После этих нескольких замечаний я бы хотел представить читателям некоторые материалы (далеко не исчерпывающие), указывающие на то, что маниловщина была в высшей степени свойственна лицемерному бюрократическому слою империи Николая I, и в первую очередь самому Николаю I. Я не думаю, чтобы в представленных мной материалах нужно было непременно искать определенные прототипы Манилова.
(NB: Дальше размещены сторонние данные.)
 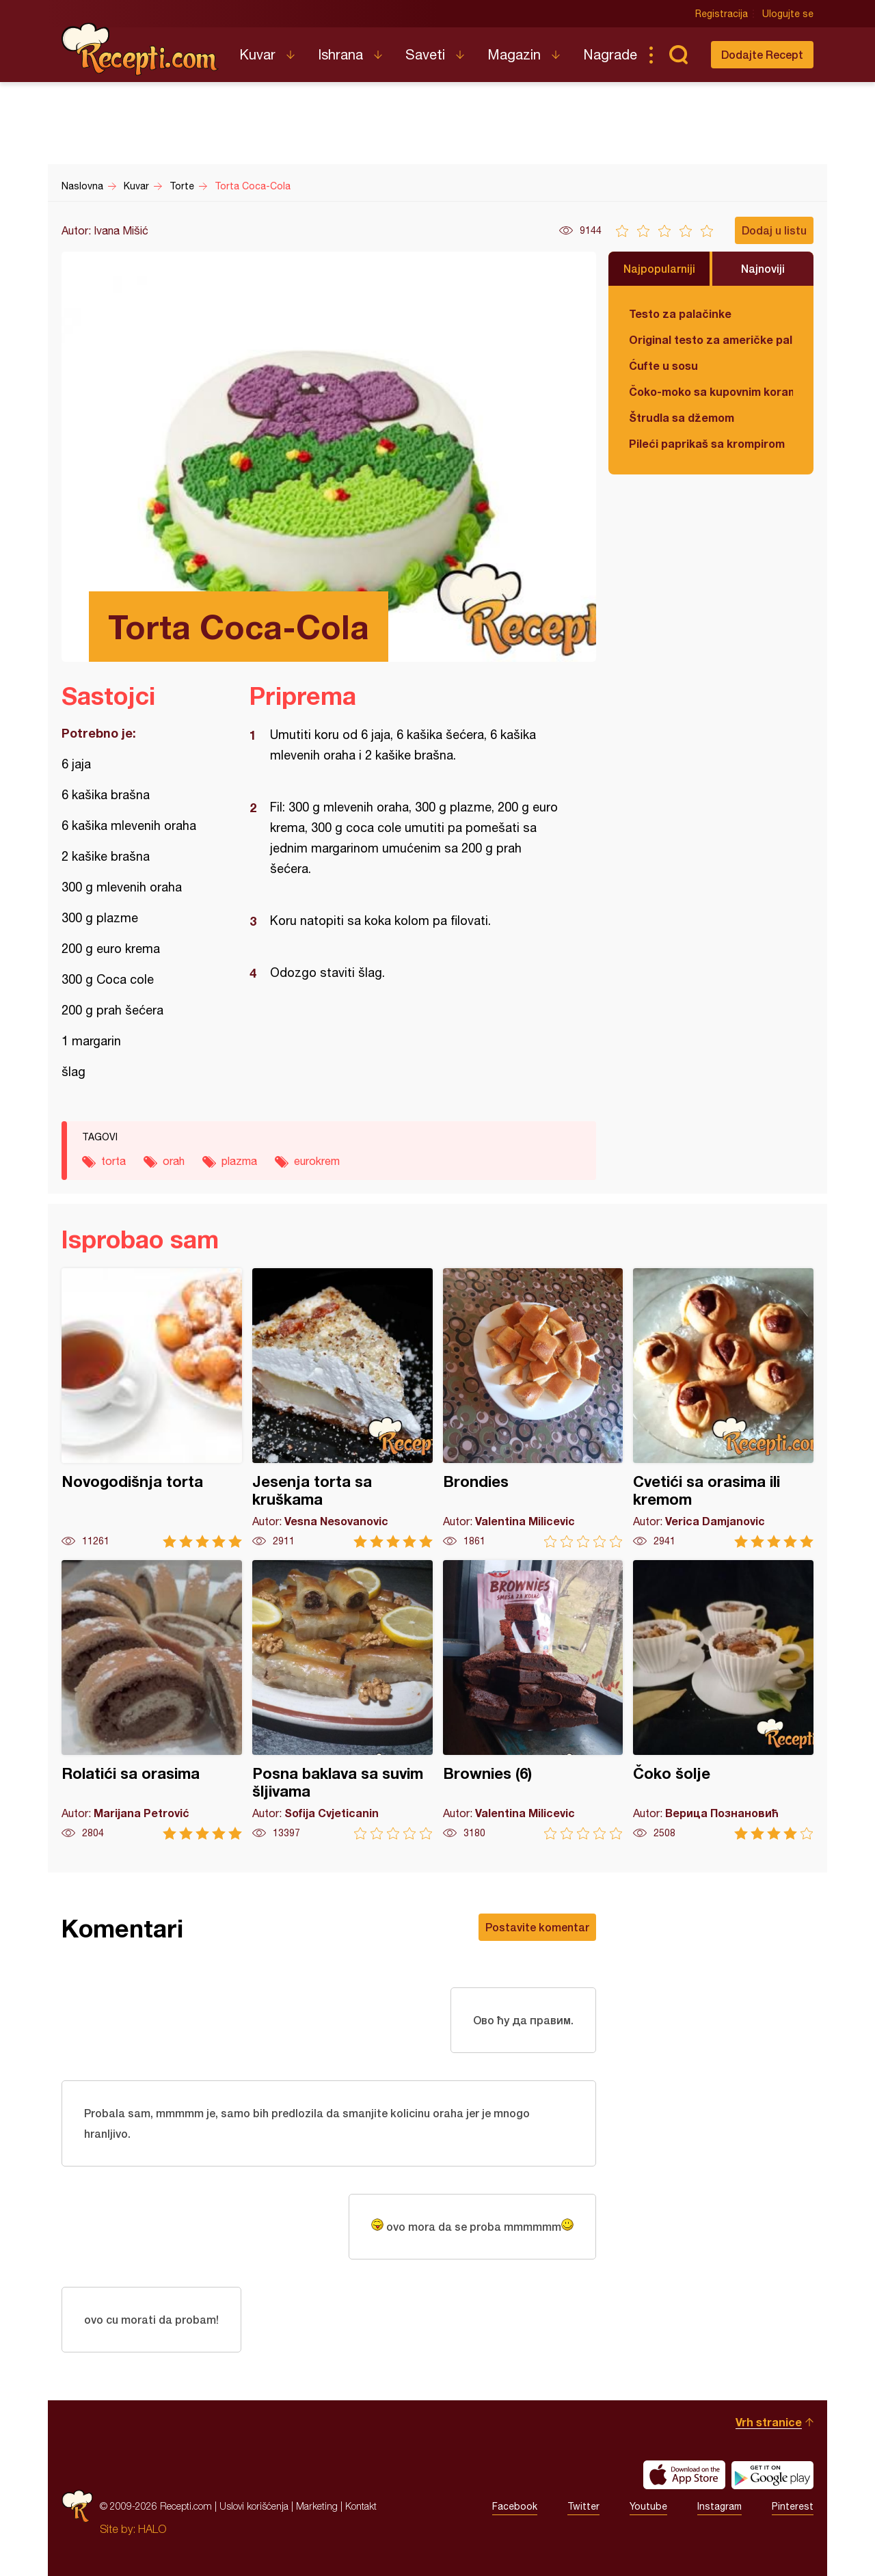 What do you see at coordinates (762, 54) in the screenshot?
I see `Dodajte Recept` at bounding box center [762, 54].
Лицемерие и сентиментальность пронизывали собой весь быт чиновничьей бюрократии России, и примеров маниловщины именно в этом социальном кругу было слишком достаточно. Это было искаженным отражением сентиментализма в высших кругах тогдашнего чиновничества, сентиментализма, понятого вкривь и вкось. Полагаю, что читатели не поймут меня так, что я ищу реальные события, знакомые Гоголю, – я имею в виду общий уклад жизни высшего чиновничества.

В этой связи прежде всего важен сам император Николай I – «первый помещик» и образец для всей своей многочисленной чиновничьей бюрократии.[24] Николай I, конечно, не был непосредственным прототипом Манилова (соблазн увидеть в Николае I прототип Манилова велик), но между ним и Маниловым намечается отчетливое типологическое сходство, о котором и пойдет речь в дальнейшем.